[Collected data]
--------------------

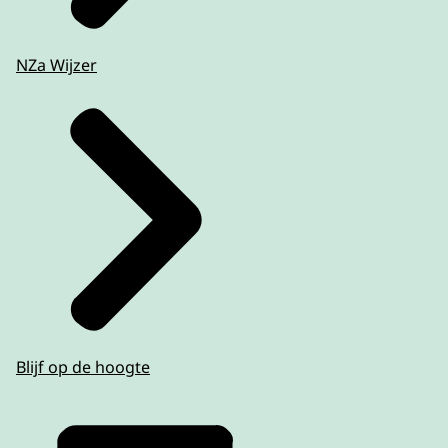
NZa Wijzer
Blijf op de hoogte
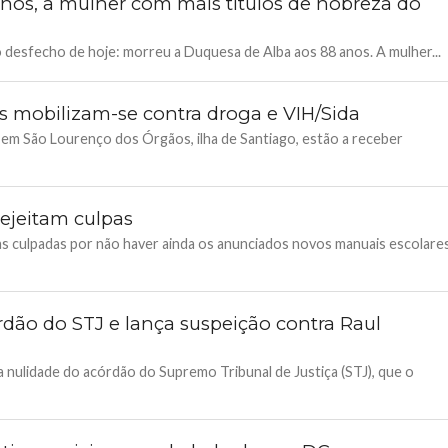
nos, a mulher com mais títulos de nobreza do
 o desfecho de hoje: morreu a Duquesa de Alba aos 88 anos. A mulher...
 mobilizam-se contra droga e VIH/Sida
, em São Lourenço dos Órgãos, ilha de Santiago, estão a receber
rejeitam culpas
as culpadas por não haver ainda os anunciados novos manuais escolares
rdão do STJ e lança suspeição contra Raul
a nulidade do acórdão do Supremo Tribunal de Justiça (STJ), que o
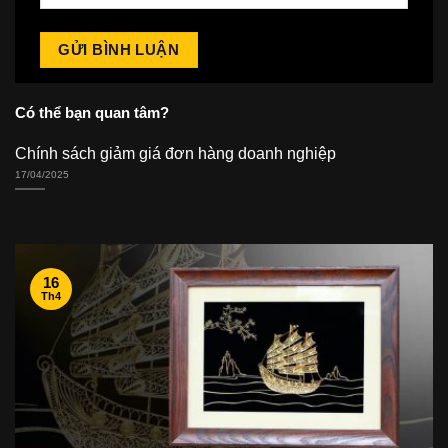
Có thể bạn quan tâm?
Chính sách giảm giá đơn hàng doanh nghiệp
17/04/2025
16
Th4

--------------------

__Work order__
Every record above must be printed exactly, except for its images.

__Response area__
NZa Wijzer
Blijf op de hoogte
nos, a mulher com mais títulos de nobreza do
 o desfecho de hoje: morreu a Duquesa de Alba aos 88 anos. A mulher...
 mobilizam-se contra droga e VIH/Sida
, em São Lourenço dos Órgãos, ilha de Santiago, estão a receber
rejeitam culpas
as culpadas por não haver ainda os anunciados novos manuais escolares
rdão do STJ e lança suspeição contra Raul
a nulidade do acórdão do Supremo Tribunal de Justiça (STJ), que o
Có thể bạn quan tâm?
Chính sách giảm giá đơn hàng doanh nghiệp
17/04/2025
16
Th4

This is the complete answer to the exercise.